Zuckerberg: Oculus Quest Pro Could Bring Face & Eye Tracking

    Categories: NewsOculus QuestOculus Quest 2Standalone VR HeadsetVR Headset

Facebook CEO Mark Zuckerberg sat down with CNET for an interview where he speaks about the company’s progress on its next generation of VR devices, namely what it might include in the ‘Oculus Quest Pro’ standalone headset.

Zuckerberg previously spoke about how Facebook is preparing a Quest 3 and 4, saying in March that teams are devoted to building those headsets and exploring things like improved optics, better compute performance, and creating smaller and lighter devices.

Now Zuckerberg confirms that not only is Facebook working on a Quest Pro, but that it could include sensors for both face and eye tracking. That’s a first for any Oculus device, although HTC has beaten them to the punch with its Vive Pro Eye and its more recent face tracker add-on.

The Facebook chief maintains both face and eye tracking will be fundamental pieces to reaching two important goals: a “sense of presence” and “social connection” through its VR devices, he says. There’s a few more reasons why eye tracking is a game changer for VR, although those are certain two of the biggest ones.

Zuckerberg spoke very generally about the headset, saying that, as the name would suggest, Quest Pro is planned to be a higher-end standalone. What isn’t clear is how much it will cost, and who the target market will be. He says it will necessarily be “a little more expensive” than the Quest 2’s $300 baseline price, however the hardware will be priced with some level of mass appeal still in mind.
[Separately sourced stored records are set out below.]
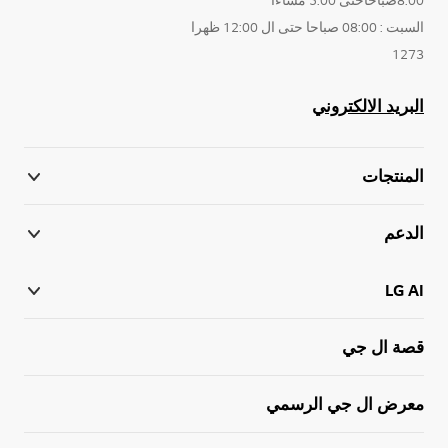
السبت : 08:00 صباحا حتى ال 12:00 ظهرا
1273
البريد الالكتروني
المنتجات
الدعم
LG AI
قصة ال جي
معرض ال جي الرسمي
“We’re not approaching this from the perspective of, how do we charge people as much money as possible and make profit on the devices?” he told CNET. “We want to get as many people as possible to be able to experience virtual reality and be able to jump into the metaverse and then be able to have these social experiences within that. Then that’s really where where our bread and butter as a company is in terms of building those experiences.”
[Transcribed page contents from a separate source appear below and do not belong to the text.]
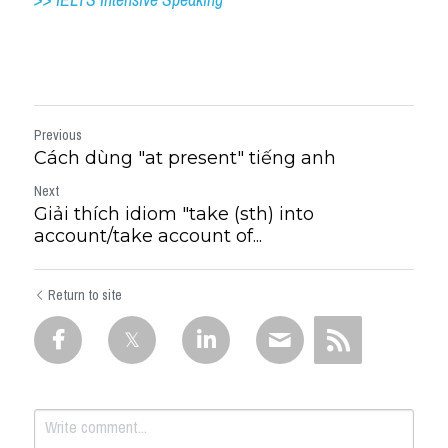
Previous
Cách dùng "at present" tiếng anh
Next
Giải thích idiom "take (sth) into
account/take account of...
Return to site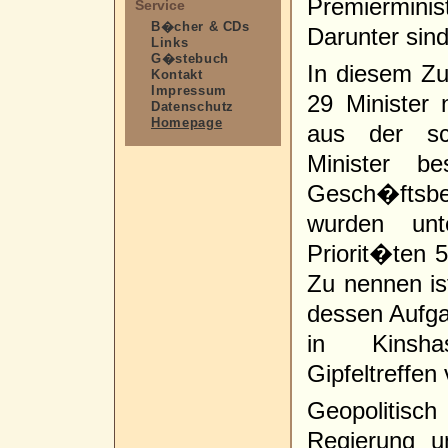
Premierminist
Service
B�cher & CDs
Darunter sin
Links
G�stebuch
In diesem Z
Kontakt
Impressum
29 Minister
Datenschutz
Homepage
aus der sc
Minister b
Gesch�ftsbe
wurden unt
Priorit�ten 5
Zu nennen is
dessen Aufga
in Kinshas
Gipfeltreffen
Geopolitis
Regierung u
Quest [left] and Quest 2 [right] | Photo by Road to VR
Zuckerberg maintains some distance from directly promising any specific feature for Quest Pro—like face & eye tracking, or fitness sensor integration—however he mentions that increasing the amount of sensors will necessarily require more compute power.

“We’ve talked a bit about things like eye tracking and face tracking, and you’re talking now about things like different health sensors, whether that’s heart rate monitoring or the different other kinds of fitness sensors that you might have on a fitness watch. The basic thing that these all have in common is that each of them takes additional compute power to power the thing. And the whole device needs to be tuned for that. So if you want to basically have a device over time that is just capable of all these things and is running an increasing number of sensors, you need to kind of get to higher- and higher-end devices. And then the question for us is going to be, well, how do we innovate on what that’s going to look like and be able to deliver something that’s a high-end product?”

Just last month Facebook gave tens of thousands of employees Quest 2 for to keep fit from home. This may very well be another ‘dogfooding’ strategy from Facebook, whereby a company conducts broad internal beta testing before launching a device or service. Zuckerberg maintains that over the next five years, the company will be focusing on both the sensor-packed high-end as well as “devices that can be broadly available to everyone.”